Task input:

/---

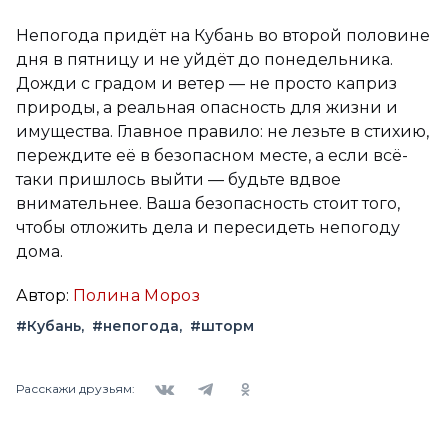
Непогода придёт на Кубань во второй половине
дня в пятницу и не уйдёт до понедельника.
Дожди с градом и ветер — не просто каприз
природы, а реальная опасность для жизни и
имущества. Главное правило: не лезьте в стихию,
переждите её в безопасном месте, а если всё-
таки пришлось выйти — будьте вдвое
внимательнее. Ваша безопасность стоит того,
чтобы отложить дела и пересидеть непогоду
дома.
Автор:
Полина Мороз
#Кубань
#непогода
#шторм
Вконтакте
Telegram
Одноклассники
Расскажи друзьям:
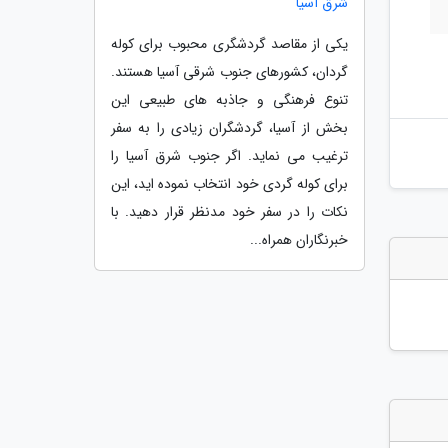
شرق آسیا
یکی از مقاصد گردشگری محبوب برای کوله
گردان، کشورهای جنوب شرقی آسیا هستند.
تنوع فرهنگی و جاذبه های طبیعی این
بخش از آسیا، گردشگران زیادی را به سفر
ترغیب می نماید. اگر جنوب شرق آسیا را
برای کوله گردی خود انتخاب نموده اید، این
نکات را در سفر خود مدنظر قرار دهید. با
خبرنگاران همراه...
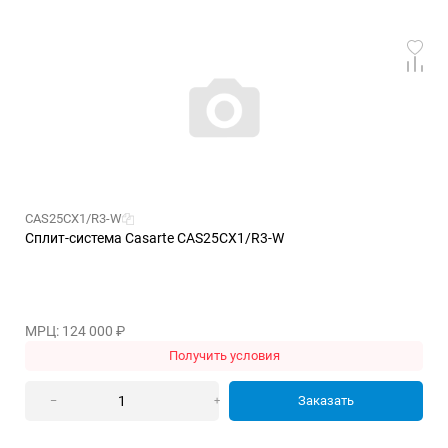
CAS25CX1/R3-W
Сплит-система Casarte CAS25CX1/R3-W
МРЦ: 124 000
₽
Получить условия
Заказать
–
+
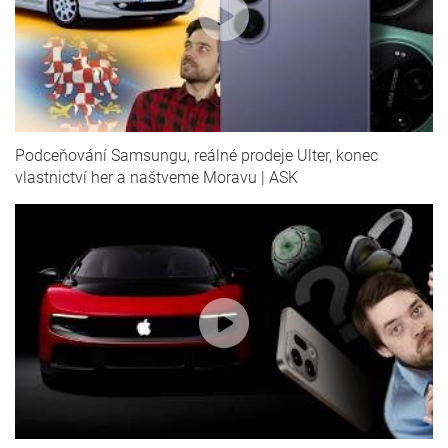
Podceňování Samsungu, reálné prodeje Ulter, konec
vlastnictví her a naštveme Moravu | ASK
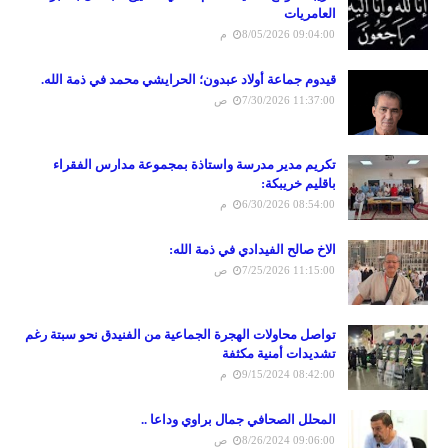
العامريات
8/05/2026 09:04:00 م
قيدوم جماعة أولاد عبدون؛ الحرايشي محمد في ذمة الله.
7/30/2026 11:37:00 ص
تكريم مدير مدرسة واستاذة بمجموعة مدارس الفقراء
باقليم خريبكة:
6/30/2026 08:54:00 م
الاخ صالح الفيدادي في ذمة الله:
7/25/2026 11:15:00 ص
تواصل محاولات الهجرة الجماعية من الفنيدق نحو سبتة رغم
تشديدات أمنية مكثفة
9/15/2024 08:42:00 م
المحلل الصحافي جمال براوي وداعا ..
8/26/2024 09:06:00 ص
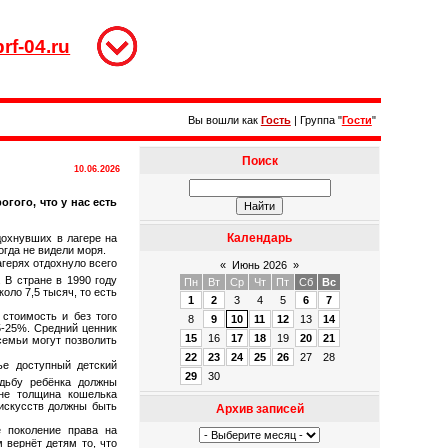
rf-04.ru
Вы вошли как
Гость
|
Группа
"
Гости
"
Поиск
10.06.2026
огого, что у нас есть
Календарь
дохнувших в лагере на
огда не видели моря.
агерях отдохнуло всего
«
Июнь 2026
»
 В стране в 1990 году
Пн
Вт
Ср
Чт
Пт
Сб
Вс
оло 7,5 тысяч, то есть
1
2
3
4
5
6
7
 стоимость и без того
8
9
10
11
12
13
14
5-25%. Средний ценник
15
16
17
18
19
20
21
семьи могут позволить
22
23
24
25
26
27
28
е доступный детский
29
30
дьбу ребёнка должны
 не толщина кошелька
 искусств должны быть
Архив записей
 поколение права на
 вернёт детям то, что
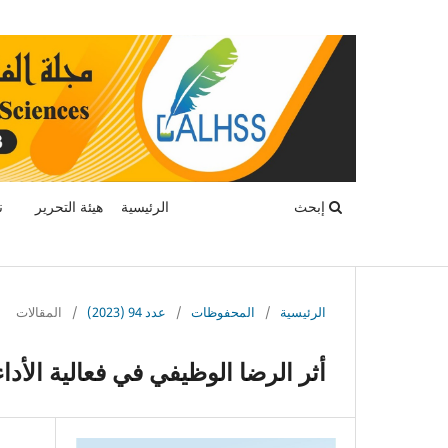
إبحث
الرئيسية
هيئة التحرير
ن
الرئيسية
/
المحفوظات
/
عدد 94 (2023)
/
المقالات
أثر الرضا الوظيفي في فعالية الأدا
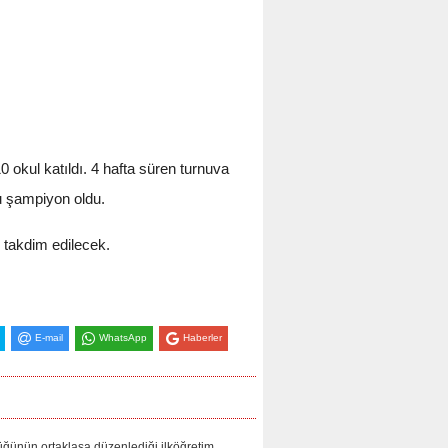
okul katıldı. 4 hafta süren turnuva
u şampiyon oldu.
 takdim edilecek.
E-mail
WhatsApp
Haberler
nün ortaklaşa düzenlediği ilköğretim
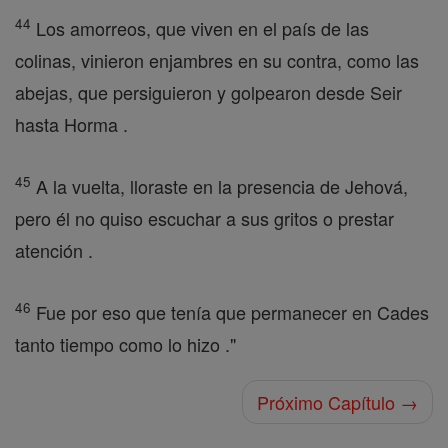
44
Los amorreos, que viven en el país de las
colinas, vinieron enjambres en su contra, como las
abejas, que persiguieron y golpearon desde Seir
hasta Horma .
45
A la vuelta, lloraste en la presencia de Jehová,
pero él no quiso escuchar a sus gritos o prestar
atención .
46
Fue por eso que tenía que permanecer en Cades
tanto tiempo como lo hizo ."
Próximo Capítulo →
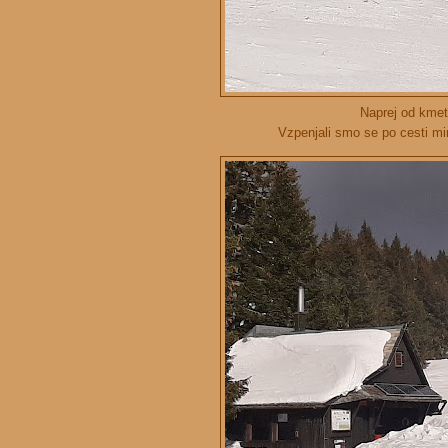
Naprej od kmeti
Vzpenjali smo se po cesti mi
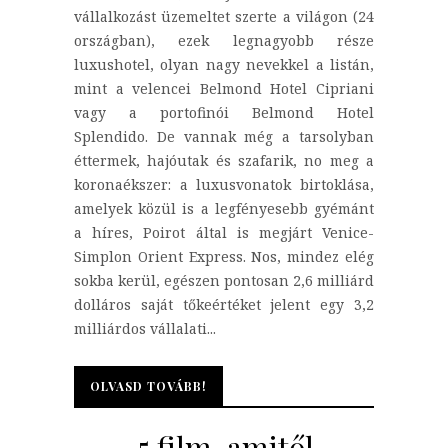
vállalkozást üzemeltet szerte a világon (24
országban), ezek legnagyobb része
luxushotel, olyan nagy nevekkel a listán,
mint a velencei Belmond Hotel Cipriani
vagy a portofinói Belmond Hotel
Splendido. De vannak még a tarsolyban
éttermek, hajóutak és szafarik, no meg a
koronaékszer: a luxusvonatok birtoklása,
amelyek közül is a legfényesebb gyémánt
a híres, Poirot által is megjárt Venice-
Simplon Orient Express. Nos, mindez elég
sokba kerül, egészen pontosan 2,6 milliárd
dolláros saját tőkeértéket jelent egy 3,2
milliárdos vállalati...
OLVASD TOVÁBB!
OLVASD TOVÁBB!
5 film, amitől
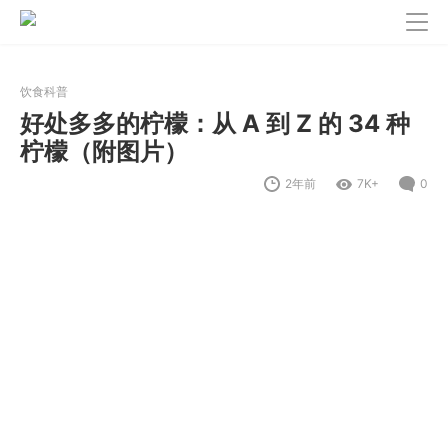
饮食科普
好处多多的柠檬：从 A 到 Z 的 34 种
柠檬（附图片）
2年前
7K+
0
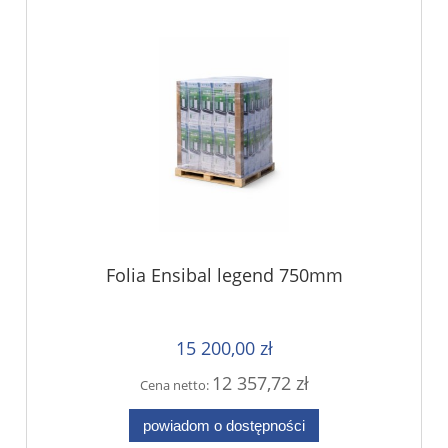
Folia Ensibal legend 750mm
15 200,00 zł
12 357,72 zł
Cena netto:
powiadom o dostępności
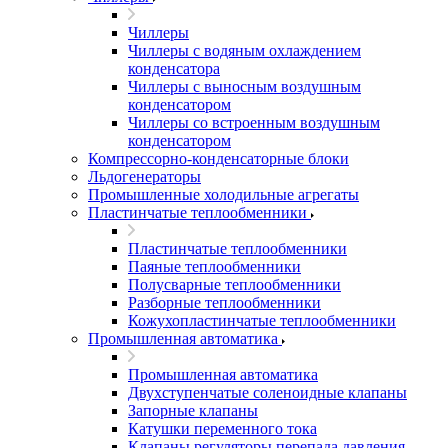
Чиллеры
Чиллеры с водяным охлаждением
конденсатора
Чиллеры с выносным воздушным
конденсатором
Чиллеры со встроенным воздушным
конденсатором
Компрессорно-конденсаторные блоки
Льдогенераторы
Промышленные холодильные агрегаты
Пластинчатые теплообменники
Пластинчатые теплообменники
Паяные теплообменники
Полусварные теплообменники
Разборные теплообменники
Кожухопластинчатые теплообменники
Промышленная автоматика
Промышленная автоматика
Двухступенчатые соленоидные клапаны
Запорные клапаны
Катушки переменного тока
Клапаны регуляторы перепада давления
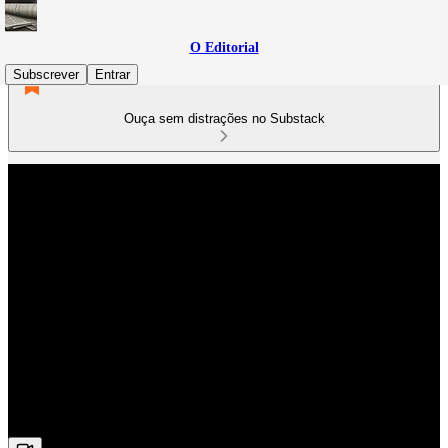
O Editorial
Subscrever
Entrar
Ouça sem distrações no Substack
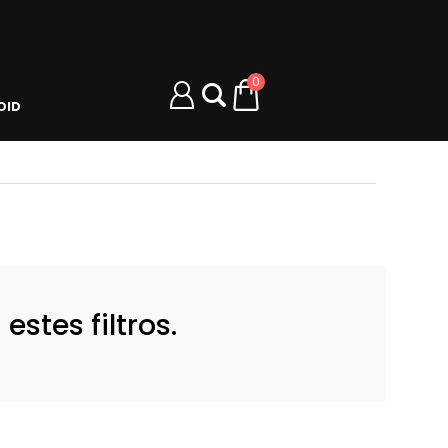
0
OID
stes filtros.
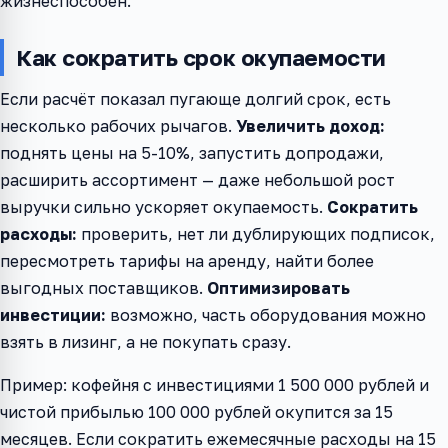
жизнеспособен.
Как сократить срок окупаемости
Если расчёт показал пугающе долгий срок, есть
несколько рабочих рычагов.
Увеличить доход:
поднять цены на 5-10%, запустить допродажи,
расширить ассортимент — даже небольшой рост
выручки сильно ускоряет окупаемость.
Сократить
расходы:
проверить, нет ли дублирующих подписок,
пересмотреть тарифы на аренду, найти более
выгодных поставщиков.
Оптимизировать
инвестиции:
возможно, часть оборудования можно
взять в лизинг, а не покупать сразу.
Пример: кофейня с инвестициями 1 500 000 рублей и
чистой прибылью 100 000 рублей окупится за 15
месяцев. Если сократить ежемесячные расходы на 15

\---

What to produce: The records above must all be output exactly. Omit the images.

Task result:
Непогода придёт на Кубань во второй половине
дня в пятницу и не уйдёт до понедельника.
Дожди с градом и ветер — не просто каприз
природы, а реальная опасность для жизни и
имущества. Главное правило: не лезьте в стихию,
переждите её в безопасном месте, а если всё-
таки пришлось выйти — будьте вдвое
внимательнее. Ваша безопасность стоит того,
чтобы отложить дела и пересидеть непогоду
дома.
Автор:
Полина Мороз
#Кубань
#непогода
#шторм
Вконтакте
Telegram
Одноклассники
Расскажи друзьям:
شرق آسیا
یکی از مقاصد گردشگری محبوب برای کوله
گردان، کشورهای جنوب شرقی آسیا هستند.
تنوع فرهنگی و جاذبه های طبیعی این
بخش از آسیا، گردشگران زیادی را به سفر
ترغیب می نماید. اگر جنوب شرق آسیا را
برای کوله گردی خود انتخاب نموده اید، این
نکات را در سفر خود مدنظر قرار دهید. با
خبرنگاران همراه...
CAS25CX1/R3-W
Сплит-система Casarte CAS25CX1/R3-W
МРЦ: 124 000
₽
Получить условия
Заказать
–
+
Podceňování Samsungu, reálné prodeje Ulter, konec
vlastnictví her a naštveme Moravu | ASK
العامريات
8/05/2026 09:04:00 م
قيدوم جماعة أولاد عبدون؛ الحرايشي محمد في ذمة الله.
7/30/2026 11:37:00 ص
تكريم مدير مدرسة واستاذة بمجموعة مدارس الفقراء
باقليم خريبكة:
6/30/2026 08:54:00 م
الاخ صالح الفيدادي في ذمة الله:
7/25/2026 11:15:00 ص
تواصل محاولات الهجرة الجماعية من الفنيدق نحو سبتة رغم
تشديدات أمنية مكثفة
9/15/2024 08:42:00 م
المحلل الصحافي جمال براوي وداعا ..
8/26/2024 09:06:00 ص
rf-04.ru
Вы вошли как
Гость
|
Группа
"
Гости
"
Поиск
10.06.2026
огого, что у нас есть
Календарь
дохнувших в лагере на
огда не видели моря.
агерях отдохнуло всего
«
Июнь 2026
»
 В стране в 1990 году
Пн
Вт
Ср
Чт
Пт
Сб
Вс
оло 7,5 тысяч, то есть
1
2
3
4
5
6
7
 стоимость и без того
8
9
10
11
12
13
14
5-25%. Средний ценник
15
16
17
18
19
20
21
семьи могут позволить
22
23
24
25
26
27
28
е доступный детский
29
30
дьбу ребёнка должны
 не толщина кошелька
 искусств должны быть
Архив записей
 поколение права на
 вернёт детям то, что
إبحث
الرئيسية
هيئة التحرير
ن
الرئيسية
/
المحفوظات
/
عدد 94 (2023)
/
المقالات
أثر الرضا الوظيفي في فعالية الأدا
okul katıldı. 4 hafta süren turnuva
u şampiyon oldu.
 takdim edilecek.
E-mail
WhatsApp
Haberler
nün ortaklaşa düzenlediği ilköğretim
44
Los amorreos, que viven en el país de las
colinas, vinieron enjambres en su contra, como las
abejas, que persiguieron y golpearon desde Seir
hasta Horma .
45
A la vuelta, lloraste en la presencia de Jehová,
pero él no quiso escuchar a sus gritos o prestar
atención .
46
Fue por eso que tenía que permanecer en Cades
tanto tiempo como lo hizo ."
Próximo Capítulo →
Naprej od kmeti
Vzpenjali smo se po cesti mi
vállalkozást üzemeltet szerte a világon (24
országban), ezek legnagyobb része
luxushotel, olyan nagy nevekkel a listán,
mint a velencei Belmond Hotel Cipriani
vagy a portofinói Belmond Hotel
Splendido. De vannak még a tarsolyban
éttermek, hajóutak és szafarik, no meg a
koronaékszer: a luxusvonatok birtoklása,
amelyek közül is a legfényesebb gyémánt
a híres, Poirot által is megjárt Venice-
Simplon Orient Express. Nos, mindez elég
sokba kerül, egészen pontosan 2,6 milliárd
dolláros saját tőkeértéket jelent egy 3,2
milliárdos vállalati...
OLVASD TOVÁBB!
OLVASD TOVÁBB!
5 film, amitől
饮食科普
好处多多的柠檬：从 A 到 Z 的 34 种
柠檬（附图片）
2年前
7K+
0
Folia Ensibal legend 750mm
15 200,00 zł
12 357,72 zł
Cena netto:
powiadom o dostępności
Чиллеры
Чиллеры с водяным охлаждением
конденсатора
Чиллеры с выносным воздушным
конденсатором
Чиллеры со встроенным воздушным
конденсатором
Компрессорно-конденсаторные блоки
Льдогенераторы
Промышленные холодильные агрегаты
Пластинчатые теплообменники
Пластинчатые теплообменники
Паяные теплообменники
Полусварные теплообменники
Разборные теплообменники
Кожухопластинчатые теплообменники
Промышленная автоматика
Промышленная автоматика
Двухступенчатые соленоидные клапаны
Запорные клапаны
Катушки переменного тока
Клапаны регуляторы перепада давления
O Editorial
Subscrever
Entrar
Ouça sem distrações no Substack
0
OID
stes filtros.
жизнеспособен.
Как сократить срок окупаемости
Если расчёт показал пугающе долгий срок, есть
несколько рабочих рычагов.
Увеличить доход:
поднять цены на 5-10%, запустить допродажи,
расширить ассортимент — даже небольшой рост
выручки сильно ускоряет окупаемость.
Сократить
расходы:
проверить, нет ли дублирующих подписок,
пересмотреть тарифы на аренду, найти более
выгодных поставщиков.
Оптимизировать
инвестиции:
возможно, часть оборудования можно
взять в лизинг, а не покупать сразу.
Пример: кофейня с инвестициями 1 500 000 рублей и
чистой прибылью 100 000 рублей окупится за 15
месяцев. Если сократить ежемесячные расходы на 15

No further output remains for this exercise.